Constituem-se, igualmente, como conteúdos do inconsciente coletivo, o arquétipo materno e o arquétipo paterno, que possuem uma variedade incalculável de aspectos. Entre os aspectos essenciais do arquétipo materno estão a bondade nutritiva e cuidadosa e sua obscuridade. Por ser a figura da mãe um arquétipo e o que ela representa ser universal, a vivência desse arquétipo varia de acordo com o indivíduo (9). O arquétipo paterno, que vive no íntimo do ser humano, se apresenta por uma imagem que traduz um princípio dinâmico, de autoridade, dever, responsabilidade. O arquétipo do pai representa a lei (10).

O arquétipo da criança, outro elemento primordial, representa o “aspecto pré-consciente da infância da alma coletiva”. A função desse arquétipo é compensar uma consciência voltada exclusivamente para a racionalidade, impedindo-a de desviar-se “das leis e raízes do seu ser”. Outro aspecto desse arquétipo é o caráter do futuro. Ele representa o fluxo da vida, a realização e transformação (9).
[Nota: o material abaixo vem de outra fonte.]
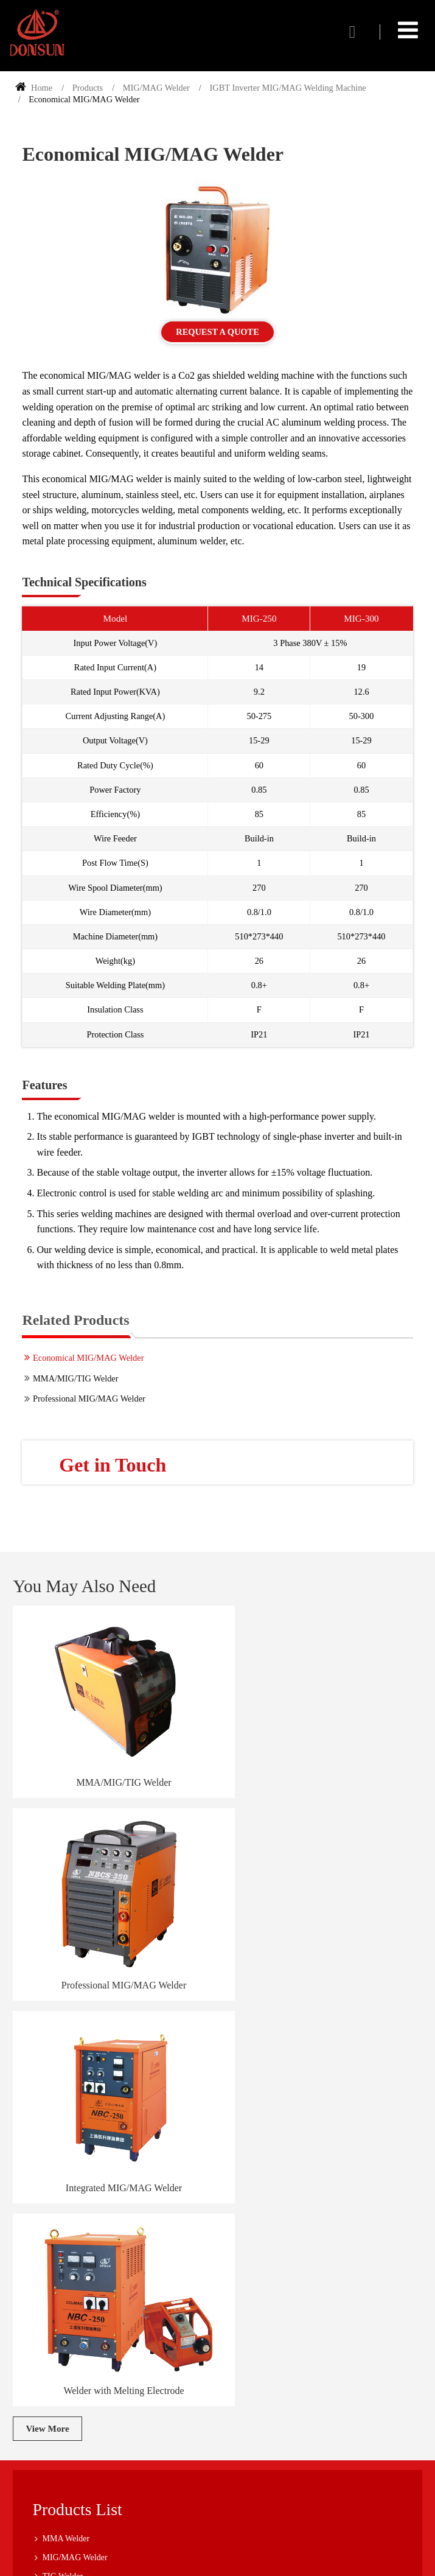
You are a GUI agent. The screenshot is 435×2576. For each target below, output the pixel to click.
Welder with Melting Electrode (322, 1953)
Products (87, 88)
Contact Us (56, 2407)
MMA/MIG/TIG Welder (75, 1379)
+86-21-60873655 (88, 2460)
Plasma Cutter (66, 2194)
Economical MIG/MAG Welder (88, 1358)
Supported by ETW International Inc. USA (217, 2559)
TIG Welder (62, 2138)
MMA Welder (65, 2100)
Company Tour (52, 2363)
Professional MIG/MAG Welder (89, 1399)
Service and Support (62, 2307)
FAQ (35, 2345)
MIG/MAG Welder (156, 88)
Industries (44, 2326)
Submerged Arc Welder (82, 2157)
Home (34, 88)
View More (47, 1991)
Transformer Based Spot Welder (96, 2176)
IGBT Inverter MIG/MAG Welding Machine (287, 88)
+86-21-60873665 (89, 2476)
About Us (43, 2288)
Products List (77, 2071)
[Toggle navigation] (408, 30)
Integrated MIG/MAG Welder (113, 1953)
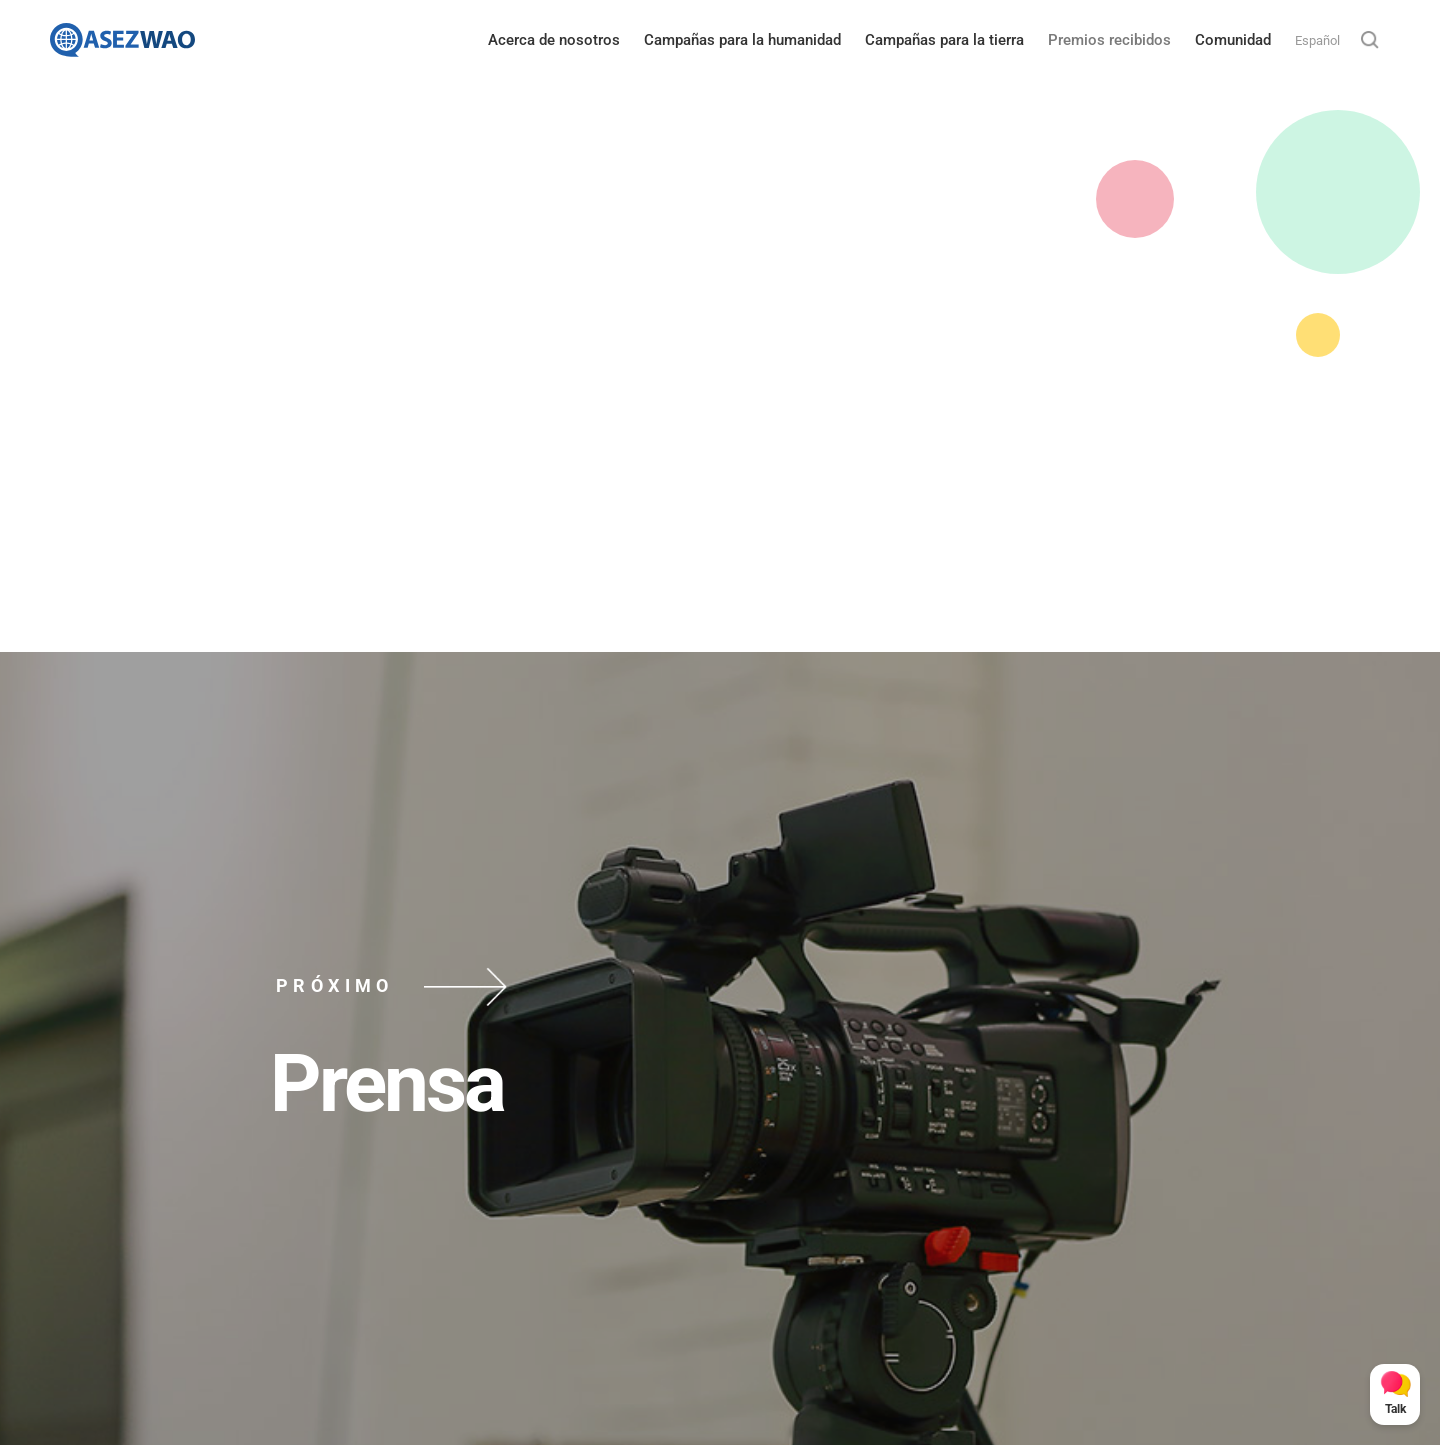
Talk (1395, 1409)
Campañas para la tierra (944, 40)
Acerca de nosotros (554, 40)
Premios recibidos (1109, 40)
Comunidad (1233, 40)
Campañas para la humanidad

A sombra, da mesma forma, faz parte do coletivo que permeia a humanidade. Ela traduz conteúdos pueris, inferiores, coletivos, que dão origem à sombra individual. Os componentes de caráter da sombra são considerados como falhas, defeitos, pelo ego. Porém, nela se escondem, também, conteúdos importantes para o desenvolvimento do ser humano (9).

Si-mesmo é o arquétipo da totalidade psíquica. Situa-se para além dos limites individuais. É, ao mesmo tempo, unidade e totalidade, cujo símbolo é a imagem de Deus, “pois os enunciados universais acerca de Deus estão em nós e acima de nós”. O Si-mesmo traz consigo aquilo que o indivíduo é, mas ainda não sabe que é, mas precisa saber, pois caso contrário ele não alcançará sua transformação (9). O Si-mesmo é o centro condutor da psique humana, ele dá a direção para onde move o fluxo da vida (7).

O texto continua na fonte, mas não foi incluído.